(GOAL OF THE EXERCISE) Please restate word for word the lines from the top of the entries through the line that contains "Redirect Notice", and do not include any pictures.

START SUPPLIED MATERIAL

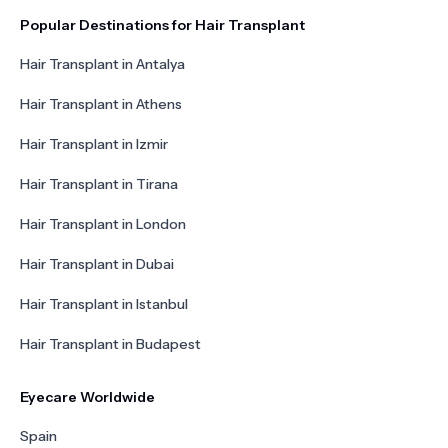
Popular Destinations for Hair Transplant
Hair Transplant in Antalya
Hair Transplant in Athens
Hair Transplant in Izmir
Hair Transplant in Tirana
Hair Transplant in London
Hair Transplant in Dubai
Hair Transplant in Istanbul
Hair Transplant in Budapest
Eyecare Worldwide
Spain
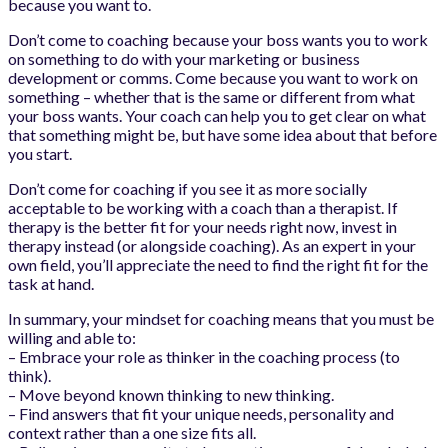
because you want to.
Don’t come to coaching because your boss wants you to work
on something to do with your marketing or business
development or comms. Come because you want to work on
something – whether that is the same or different from what
your boss wants. Your coach can help you to get clear on what
that something might be, but have some idea about that before
you start.
Don’t come for coaching if you see it as more socially
acceptable to be working with a coach than a therapist. If
therapy is the better fit for your needs right now, invest in
therapy instead (or alongside coaching). As an expert in your
own field, you’ll appreciate the need to find the right fit for the
task at hand.
In summary, your mindset for coaching means that you must be
willing and able to:
– Embrace your role as thinker in the coaching process (to
think).
– Move beyond known thinking to new thinking.
– Find answers that fit your unique needs, personality and
context rather than a one size fits all.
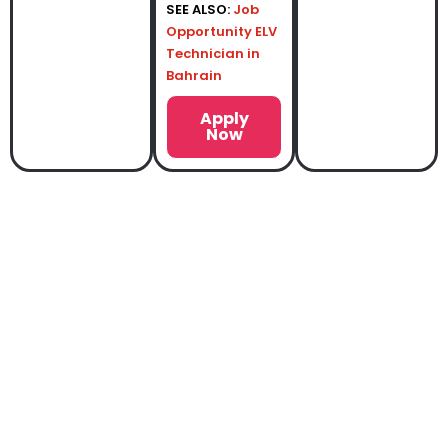
SEE ALSO:
Job
Opportunity ELV
Technician in
Bahrain
Apply
Now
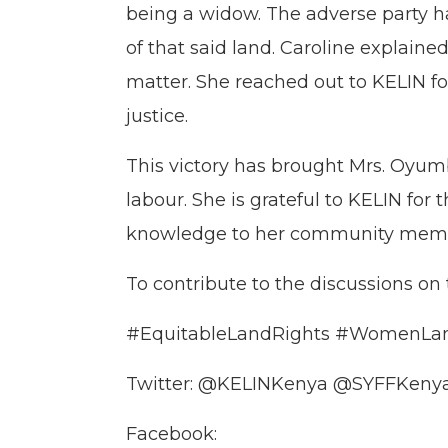
being a widow. The adverse party ha
of that said land. Caroline explaine
matter. She reached out to KELIN fo
justice.
This victory has brought Mrs. Oyumb
labour. She is grateful to KELIN for
knowledge to her community member
To contribute to the discussions on
#EquitableLandRights #WomenLan
Twitter: @KELINKenya @SYFFKeny
Facebook:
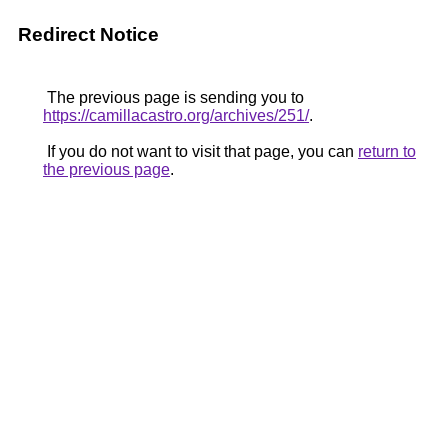
Redirect Notice
The previous page is sending you to
https://camillacastro.org/archives/251/
.
If you do not want to visit that page, you can
return to
the previous page
.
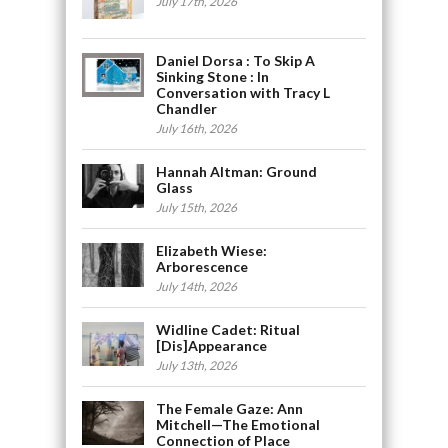
July 17th, 2026
Daniel Dorsa : To Skip A
Sinking Stone : In
Conversation with Tracy L
Chandler
July 16th, 2026
Hannah Altman: Ground
Glass
July 15th, 2026
Elizabeth Wiese:
Arborescence
July 14th, 2026
Widline Cadet: Ritual
[Dis]Appearance
July 13th, 2026
The Female Gaze: Ann
Mitchell—The Emotional
Connection of Place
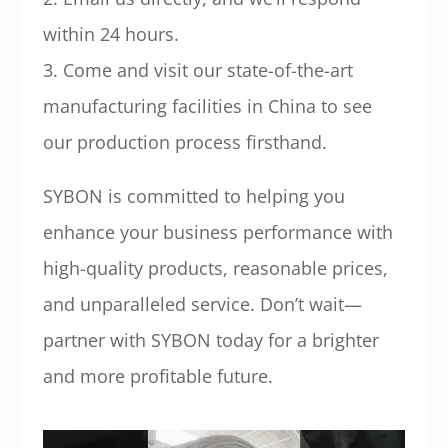
within 24 hours.
3. Come and visit our state-of-the-art
manufacturing facilities in China to see
our production process firsthand.
SYBON is committed to helping you
enhance your business performance with
high-quality products, reasonable prices,
and unparalleled service. Don’t wait—
partner with SYBON today for a brighter
and more profitable future.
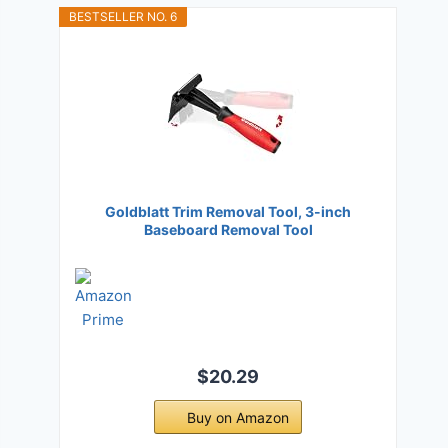
BESTSELLER NO. 6
Goldblatt Trim Removal Tool, 3-inch
Baseboard Removal Tool
$20.29
Buy on Amazon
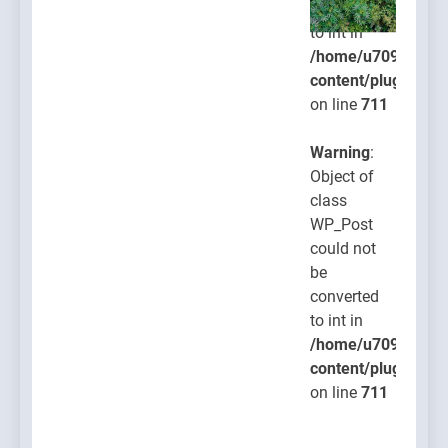
converted
to int in
/home/u709045765
content/plugins/po
on line
711
Warning
:
Object of
class
WP_Post
could not
be
converted
to int in
/home/u709045765
content/plugins/po
on line
711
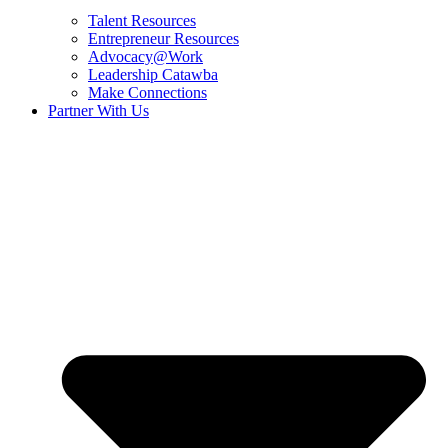
Talent Resources
Entrepreneur Resources
Advocacy@Work
Leadership Catawba
Make Connections
Partner With Us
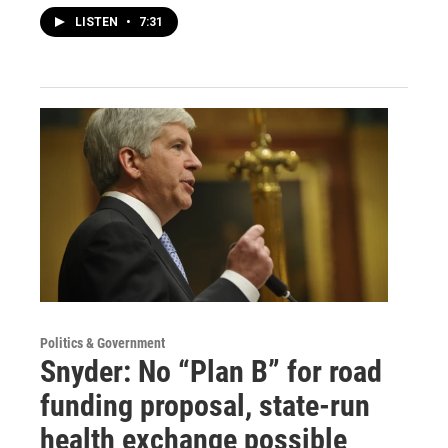
LISTEN
•
7:31
Politics & Government
Snyder: No “Plan B” for road
funding proposal, state-run
health exchange possible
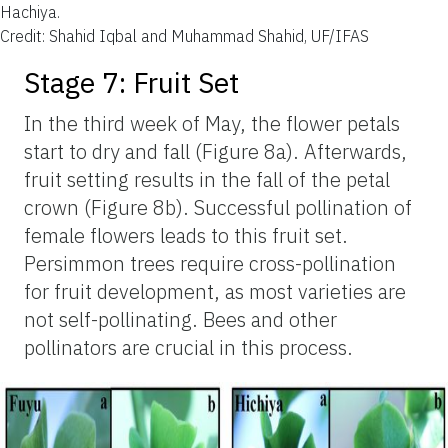
Hachiya.
Credit: Shahid Iqbal and Muhammad Shahid, UF/IFAS
Stage 7: Fruit Set
In the third week of May, the flower petals
start to dry and fall (Figure 8a). Afterwards,
fruit setting results in the fall of the petal
crown (Figure 8b). Successful pollination of
female flowers leads to this fruit set.
Persimmon trees require cross-pollination
for fruit development, as most varieties are
not self-pollinating. Bees and other
pollinators are crucial in this process.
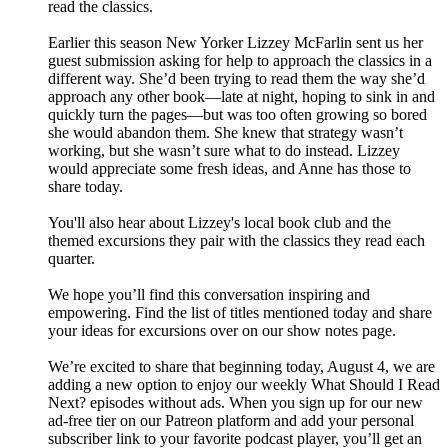
read the classics.
Earlier this season New Yorker Lizzey McFarlin sent us her
guest submission asking for help to approach the classics in a
different way. She’d been trying to read them the way she’d
approach any other book—late at night, hoping to sink in and
quickly turn the pages—but was too often growing so bored
she would abandon them. She knew that strategy wasn’t
working, but she wasn’t sure what to do instead. Lizzey
would appreciate some fresh ideas, and Anne has those to
share today.
You'll also hear about Lizzey's local book club and the
themed excursions they pair with the classics they read each
quarter.
We hope you’ll find this conversation inspiring and
empowering. Find the list of titles mentioned today and share
your ideas for excursions over on our show notes page.
We’re excited to share that beginning today, August 4, we are
adding a new option to enjoy our weekly What Should I Read
Next? episodes without ads. When you sign up for our new
ad-free tier on our Patreon platform and add your personal
subscriber link to your favorite podcast player, you’ll get an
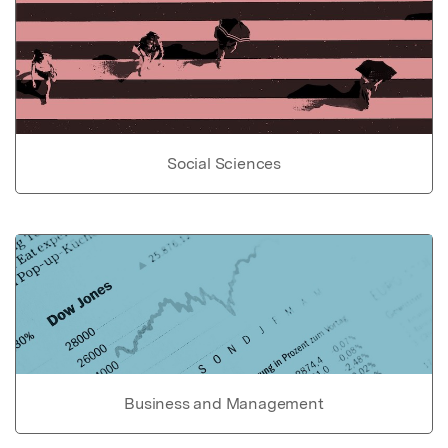
Social Sciences
Business and Management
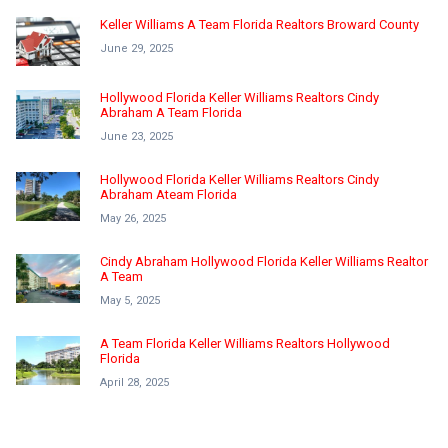
Keller Williams A Team Florida Realtors Broward County
June 29, 2025
Hollywood Florida Keller Williams Realtors Cindy
Abraham A Team Florida
June 23, 2025
Hollywood Florida Keller Williams Realtors Cindy
Abraham Ateam Florida
May 26, 2025
Cindy Abraham Hollywood Florida Keller Williams Realtor
A Team
May 5, 2025
A Team Florida Keller Williams Realtors Hollywood
Florida
April 28, 2025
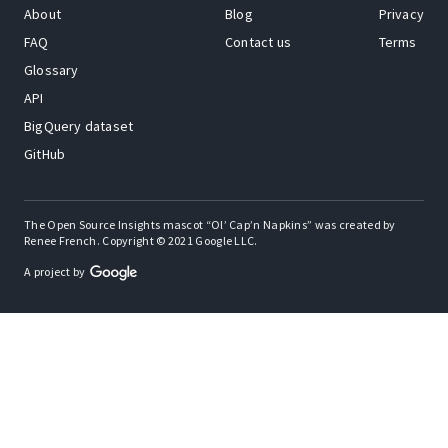
About
Blog
Privacy
FAQ
Contact us
Terms
Glossary
API
BigQuery dataset
GitHub
The Open Source Insights mascot “Ol’ Cap’n Napkins” was created by
Renee French. Copyright © 2021 Google LLC.
A project by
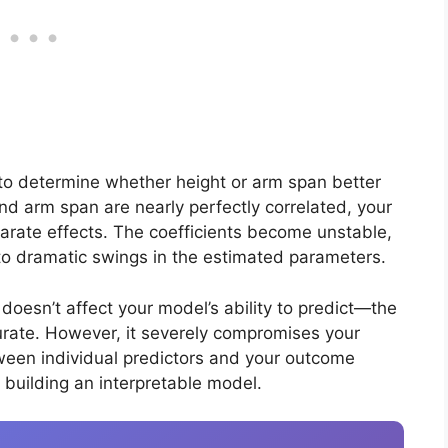
g to determine whether height or arm span better
nd arm span are nearly perfectly correlated, your
arate effects. The coefficients become unstable,
to dramatic swings in the estimated parameters.
y doesn’t affect your model’s ability to predict—the
ccurate. However, it severely compromises your
tween individual predictors and your outcome
f building an interpretable model.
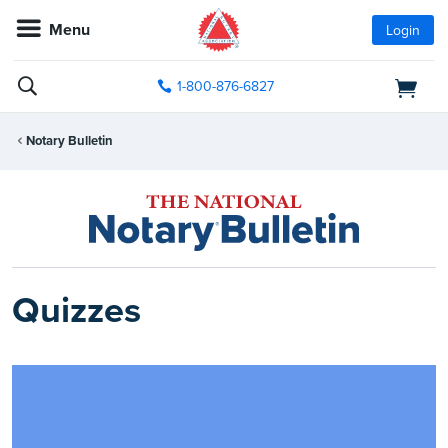
Menu
Login
1-800-876-6827
Notary Bulletin
Quizzes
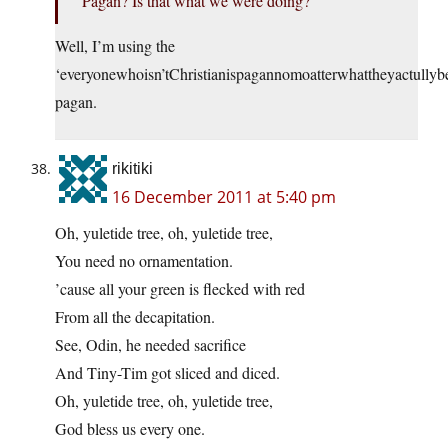
Pagan? Is that what we were doing?
Well, I’m using the
‘everyonewhoisn’tChristianispagannomoatterwhattheyactullybe
pagan.
rikitiki
16 December 2011 at 5:40 pm
Oh, yuletide tree, oh, yuletide tree,
You need no ornamentation.
’cause all your green is flecked with red
From all the decapitation.
See, Odin, he needed sacrifice
And Tiny-Tim got sliced and diced.
Oh, yuletide tree, oh, yuletide tree,
God bless us every one.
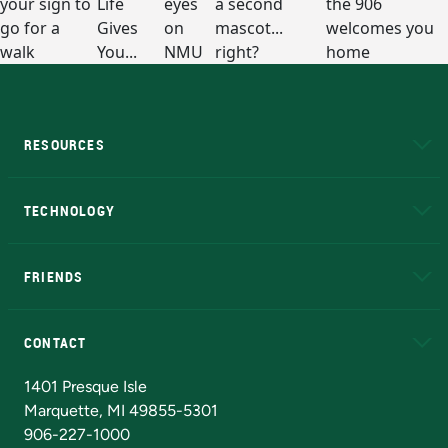
RESOURCES
A to Z
About NMU
Academic Affairs
TECHNOLOGY
EduCat
Educational Access Network (EAN)
FRIENDS
Alumni
Athletics
Bookstore
N
CONTACT
Admissions Questions
NMU Board of Trustees
1401 Presque Isle
Marquette, MI 49855-5301
906-227-1000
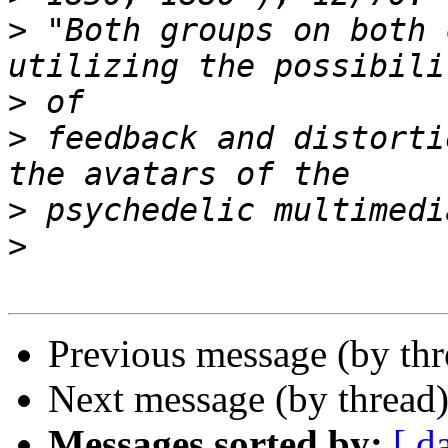
>
 "Both groups on both 
>
>
 feedback and distorti
>
>
Previous message (by th
Next message (by thread
Messages sorted by:
[ d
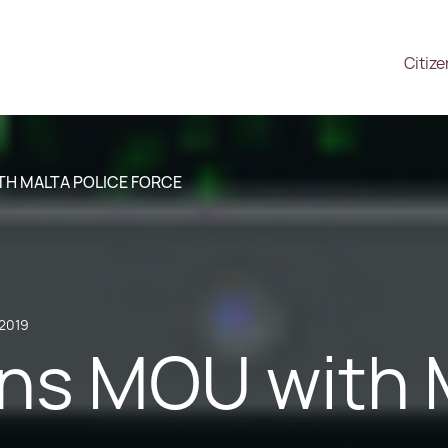
Citiz
TH MALTA POLICE FORCE
 2019
ns MOU with M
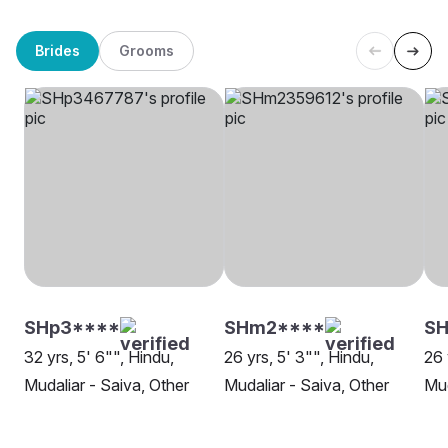
Brides
Grooms
SHp3****
SHm2****
SH
32 yrs, 5' 6"", Hindu,
26 yrs, 5' 3"", Hindu,
26 
Mudaliar - Saiva, Other
Mudaliar - Saiva, Other
Mud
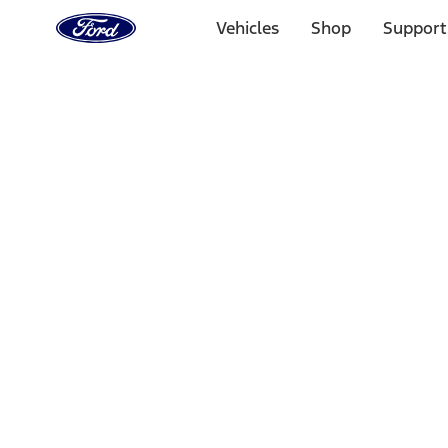
Ford
Home
Vehicles
Shop
Support
Page
Skip To Content
Select Vehicle
Ford Rewards
Learn more
Home
Performance Parts
Appearance
Car Covers
Filters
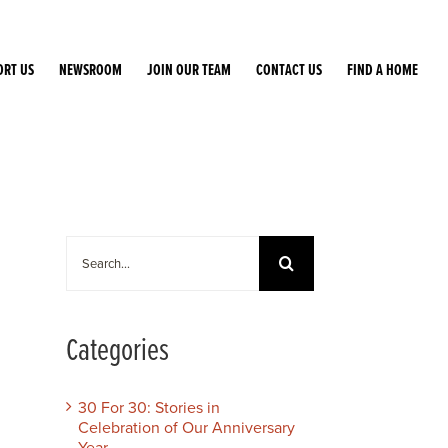
ORT US
NEWSROOM
JOIN OUR TEAM
CONTACT US
FIND A HOME
Search
for:
Categories
30 For 30: Stories in
Celebration of Our Anniversary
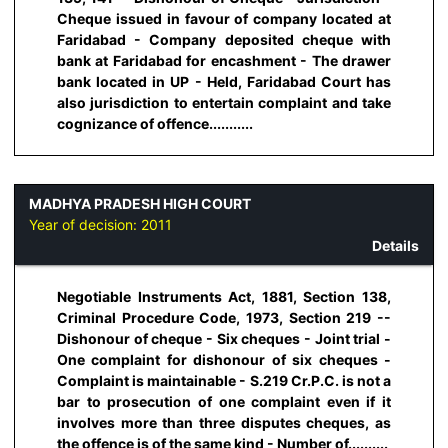
Cheque issued in favour of company located at
Faridabad - Company deposited cheque with
bank at Faridabad for encashment - The drawer
bank located in UP - Held, Faridabad Court has
also jurisdiction to entertain complaint and take
cognizance of offence...........
MADHYA PRADESH HIGH COURT
Year of decision:
2011
Details
Negotiable Instruments Act, 1881, Section 138,
Criminal Procedure Code, 1973, Section 219 --
Dishonour of cheque - Six cheques - Joint trial -
One complaint for dishonour of six cheques -
Complaint is maintainable - S.219 Cr.P.C. is not a
bar to prosecution of one complaint even if it
involves more than three disputes cheques, as
the offence is of the same kind - Number of..........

END SUPPLIED MATERIAL

(EXERCISE RESULT)
Popular Destinations for Hair Transplant
Hair Transplant in Antalya
Hair Transplant in Athens
Hair Transplant in Izmir
Hair Transplant in Tirana
Hair Transplant in London
Hair Transplant in Dubai
Hair Transplant in Istanbul
Hair Transplant in Budapest
Eyecare Worldwide
Spain
because you want to.
Don’t come to coaching because your boss wants you to work
on something to do with your marketing or business
development or comms. Come because you want to work on
something – whether that is the same or different from what
your boss wants. Your coach can help you to get clear on what
that something might be, but have some idea about that before
you start.
Don’t come for coaching if you see it as more socially
acceptable to be working with a coach than a therapist. If
therapy is the better fit for your needs right now, invest in
therapy instead (or alongside coaching). As an expert in your
own field, you’ll appreciate the need to find the right fit for the
task at hand.
In summary, your mindset for coaching means that you must be
willing and able to:
– Embrace your role as thinker in the coaching process (to
think).
– Move beyond known thinking to new thinking.
– Find answers that fit your unique needs, personality and
context rather than a one size fits all.
SEE ALSO:
Job
Opportunity ELV
Technician in
Bahrain
Apply
Now
being a widow. The adverse party ha
of that said land. Caroline explaine
matter. She reached out to KELIN fo
justice.
This victory has brought Mrs. Oyumb
labour. She is grateful to KELIN for
knowledge to her community member
To contribute to the discussions on
#EquitableLandRights #WomenLan
Twitter: @KELINKenya @SYFFKeny
Facebook:
Redirect Notice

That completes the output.